Results of a standard BLAST approach showed that 7,399 (72 %) of de novo unigenes (i.e. unigenes with valid ORF(s) and evidence of expression) give significant blast results (e < 1e-10, minimum 50 % overlap) when compared to the WormBase predicted transcriptome. Using reciprocal best hit BLAST  reduces the number of de novo unigenes with significant matches on the predicted transcriptome to 5,176 (50 %). Using the genome as a target, 9,877 (96 %) of our de novo unigenes return a significant blastn match (e-value < 1e-10, minimum 50 % overlap) on the WormBase genome with an average and a median sequence similarity of 92 % (range = 62–100 %, mode = 100 %, see Additional file 1).

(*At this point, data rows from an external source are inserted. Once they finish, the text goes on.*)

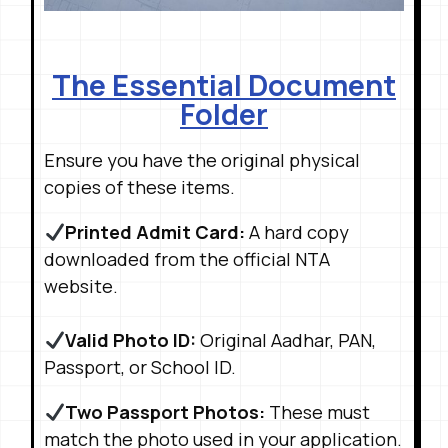
The Essential Document
Folder
Ensure you have the original physical
copies of these items
.
Printed Admit Card:
A hard copy
downloaded from the official NTA
website
.
Valid Photo ID:
Original Aadhar, PAN,
Passport, or School ID
.
Two Passport Photos:
These must
match the photo used in your application
.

Recent work on the landscape genetics of S. solidus in Alaska (USA) revealed significant genetic differences among populations from several lakes along a gradient of isolation by distance . The strong population structure and low admixture levels found in these lakes are indicative of low migration rates among populations. This could help explain why we obtain a median similarity of 92 % and not higher when comparing populations from the UK (de novo transcriptome generated in this study) with populations from Germany (WormBase genome).
As a complement to the BLAST approach, reads used to construct the de novo assembly were also aligned on the genome and predicted transcriptome using the bwa-mem algorithm  with default parameters. Mapping results indicate that 84 % of the reads successfully align on the genome (MAPQ ≥ 15), and 51 % of the reads successfully align on the predicted transcriptome. In total, 15,840 (78 %) predicted transcripts show some evidence of expression. The partial correspondence between the de novo assembly and the predicted transcriptome, as shown by the two complementary approaches, confirms our initial prediction that only a subset of all the possible genes in S. solidus would be represented in the stages assessed in this de novo transcriptome. On the other hand, 21 % of the de novo assembled transcripts exhibiting a valid ORF and evidence of expression across several individual worms were not represented in the predicted transcriptome. These transcripts were however detected in the genome, highlighting the importance of using RNA-seq data to further improve genome assemblies and annotations based on gene prediction models . As only 84 % of the reads from the de novo transcriptome align on the genome (and not 100 %) may indicate i) regions missing from the current reference genome, ii) reads not mapping properly due to low complexity sequences, or iii) that polymorphisms between the individuals prevents mapping. Globally, these results call for a collaborative strategy taking advantage of multiple sources of information of a genomic and transcriptomic nature, towards an integrated and complete characterization of the genome structure of S. solidus.
An un-gapped blastn analysis of our raw transcriptome (unfiltered transcripts) against the WormBase predicted transcriptome revealed that it covers 92 % (18,608 transcripts) of the predicted transcripts, suggesting that some of the transcripts discarded in our pipeline based on protein-coding evidence and expression levels might in fact be true transcripts encoded in the genome. We consider these transcripts as ‘putative ncRNAs’. They are available in the public repository associated with this publication .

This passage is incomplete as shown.